- [Exercise description]
Please report every line in the material below where the word "decoration" is found.

- [Data records]
- - - - - - -

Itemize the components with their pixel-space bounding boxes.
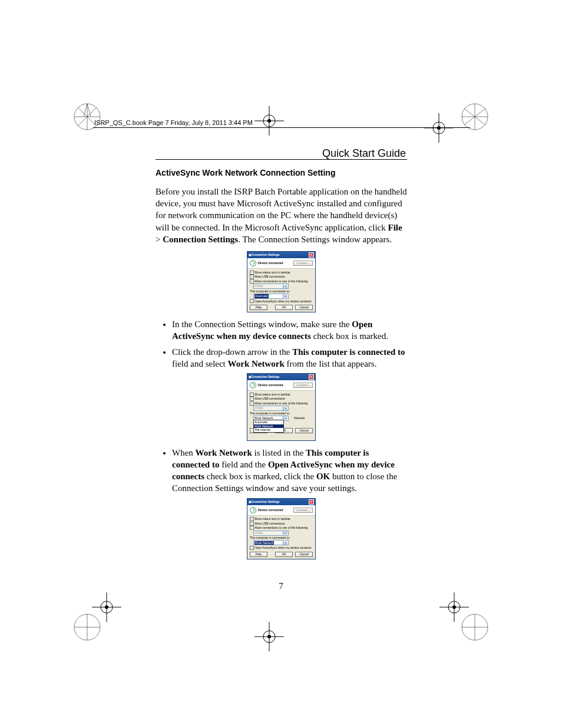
list-item: In the Connection Settings window, make …: [172, 318, 407, 342]
svg-point-16: [433, 122, 445, 134]
open-on-connect-label: Open ActiveSync when my device connects: [254, 299, 312, 304]
allow-conn-checkbox[interactable]: ✓: [250, 401, 254, 406]
connect-button[interactable]: Connect...: [293, 508, 313, 513]
device-status: Device connected: [258, 383, 283, 387]
sync-icon: [250, 382, 256, 388]
dialog-title: Connection Settings: [251, 500, 280, 504]
allow-conn-label: Allow connections to one of the followin…: [254, 279, 308, 284]
open-on-connect-checkbox[interactable]: ✓: [250, 546, 254, 550]
show-status-label: Show status icon in taskbar: [254, 517, 290, 521]
dialog-title: Connection Settings: [251, 375, 280, 379]
dialog-header: Device connected Connect...: [247, 258, 315, 269]
dropdown-option-the-internet[interactable]: The Internet: [254, 428, 283, 432]
help-button[interactable]: Help: [250, 552, 267, 557]
connection-settings-dialog-2: ◉ Connection Settings × Device connected…: [247, 373, 316, 441]
cancel-button[interactable]: Cancel: [295, 552, 313, 557]
svg-point-30: [448, 601, 460, 613]
connected-to-label: This computer is connected to:: [250, 411, 313, 416]
crop-mark-decoration: [73, 613, 101, 641]
allow-usb-label: Allow USB connections: [254, 397, 285, 401]
title-rule: [156, 159, 407, 160]
registration-mark-icon: [92, 592, 121, 622]
show-status-checkbox[interactable]: ✓: [250, 517, 254, 521]
svg-point-23: [462, 614, 488, 640]
allow-usb-label: Allow USB connections: [254, 275, 285, 279]
page-meta-line: ISRP_QS_C.book Page 7 Friday, July 8, 20…: [94, 119, 253, 126]
device-status: Device connected: [258, 508, 283, 512]
svg-point-20: [74, 614, 100, 640]
registration-mark-icon: [254, 106, 284, 136]
side-label: Network: [294, 416, 305, 420]
allow-usb-checkbox[interactable]: ✓: [250, 522, 254, 526]
registration-mark-icon: [439, 592, 469, 622]
registration-mark-icon: [254, 622, 284, 651]
open-on-connect-checkbox[interactable]: ✓: [250, 299, 254, 303]
bullet-list-2: When Work Network is listed in the This …: [161, 447, 407, 495]
connect-button[interactable]: Connect...: [293, 261, 313, 266]
allow-usb-checkbox[interactable]: ✓: [250, 275, 254, 279]
sync-icon: [250, 507, 256, 513]
connected-to-combo[interactable]: Automatic▾: [253, 294, 289, 299]
svg-point-33: [452, 605, 456, 609]
svg-point-19: [437, 126, 441, 130]
svg-point-12: [263, 115, 275, 127]
chevron-down-icon: ▾: [283, 407, 287, 410]
content-area: ActiveSync Work Network Connection Setti…: [156, 165, 407, 565]
svg-line-5: [87, 104, 91, 117]
sync-icon: [250, 260, 256, 266]
show-status-checkbox[interactable]: ✓: [250, 393, 254, 397]
crop-mark-decoration: [461, 103, 489, 131]
svg-point-37: [267, 635, 271, 638]
connected-to-dropdown-list[interactable]: Automatic Work Network The Internet: [253, 420, 284, 433]
chevron-down-icon: ▾: [283, 285, 287, 288]
allow-conn-checkbox[interactable]: ✓: [250, 279, 254, 284]
dialog-header: Device connected Connect...: [247, 380, 315, 391]
section-heading: ActiveSync Work Network Connection Setti…: [156, 167, 407, 179]
intro-paragraph: Before you install the ISRP Batch Portab…: [156, 186, 407, 245]
help-button[interactable]: Help: [250, 305, 267, 310]
close-icon[interactable]: ×: [309, 252, 314, 258]
svg-point-29: [105, 605, 108, 609]
ok-button[interactable]: OK: [275, 552, 293, 557]
ok-button[interactable]: OK: [275, 305, 293, 310]
dialog-titlebar: ◉ Connection Settings ×: [247, 252, 315, 258]
allow-usb-label: Allow USB connections: [254, 522, 285, 526]
close-icon[interactable]: ×: [309, 499, 314, 505]
allow-conn-label: Allow connections to one of the followin…: [254, 526, 308, 530]
crop-mark-decoration: [461, 613, 489, 641]
list-item: Click the drop-down arrow in the This co…: [172, 346, 407, 370]
connection-settings-dialog-3: ◉ Connection Settings × Device connected…: [247, 498, 316, 559]
connected-to-combo[interactable]: Work Network▾: [253, 540, 289, 545]
connect-button[interactable]: Connect...: [293, 383, 313, 388]
connected-to-label: This computer is connected to:: [250, 536, 313, 540]
list-item: When Work Network is listed in the This …: [172, 447, 407, 495]
svg-line-11: [464, 108, 485, 125]
allow-conn-checkbox[interactable]: ✓: [250, 526, 254, 530]
dialog-header: Device connected Connect...: [247, 505, 315, 516]
chevron-down-icon: ▾: [283, 294, 287, 298]
chevron-down-icon: ▾: [283, 541, 287, 545]
svg-point-15: [267, 119, 271, 123]
registration-mark-icon: [424, 113, 454, 143]
com-port-combo[interactable]: COM1▾: [253, 531, 289, 536]
dropdown-option-automatic[interactable]: Automatic: [254, 420, 283, 424]
cancel-button[interactable]: Cancel: [295, 305, 313, 310]
cancel-button[interactable]: Cancel: [295, 428, 313, 433]
com-port-combo[interactable]: COM1▾: [253, 284, 289, 289]
meta-rule: [93, 127, 470, 128]
show-status-label: Show status icon in taskbar: [254, 393, 290, 397]
chevron-down-icon: ▾: [283, 531, 287, 535]
close-icon[interactable]: ×: [309, 374, 314, 380]
allow-usb-checkbox[interactable]: ✓: [250, 397, 254, 401]
com-port-combo[interactable]: COM1▾: [253, 406, 289, 411]
svg-point-26: [101, 601, 113, 613]
bullet-list-1: In the Connection Settings window, make …: [161, 318, 407, 370]
open-on-connect-label: Open ActiveSync when my device connects: [254, 546, 312, 550]
dropdown-option-work-network[interactable]: Work Network: [254, 424, 283, 429]
show-status-checkbox[interactable]: ✓: [250, 271, 254, 275]
show-status-label: Show status icon in taskbar: [254, 271, 290, 275]
dialog-title: Connection Settings: [251, 253, 280, 257]
dialog-titlebar: ◉ Connection Settings ×: [247, 374, 315, 380]
svg-line-6: [84, 104, 87, 117]
page-title: Quick Start Guide: [322, 147, 406, 160]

- - - - - - -

- [Solution below]
crop-mark-decoration: [73, 613, 101, 641]
crop-mark-decoration: [461, 103, 489, 131]
crop-mark-decoration: [461, 613, 489, 641]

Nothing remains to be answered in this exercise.